#### Task description:
Copy every line from the material below that holds "میزبانی".

#### Given entries:
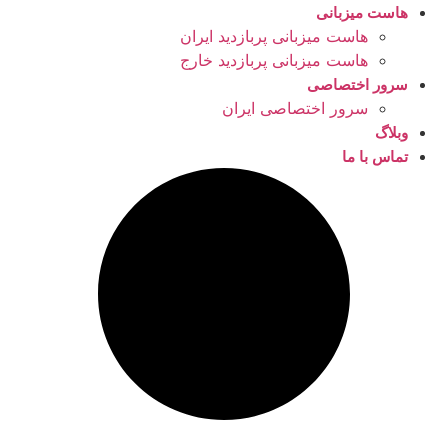
هاست میزبانی
هاست میزبانی پربازدید ایران
هاست میزبانی پربازدید خارج
سرور اختصاصی
سرور اختصاصی ایران
وبلاگ
تماس با ما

#### Problem solution:
هاست میزبانی
هاست میزبانی پربازدید ایران
هاست میزبانی پربازدید خارج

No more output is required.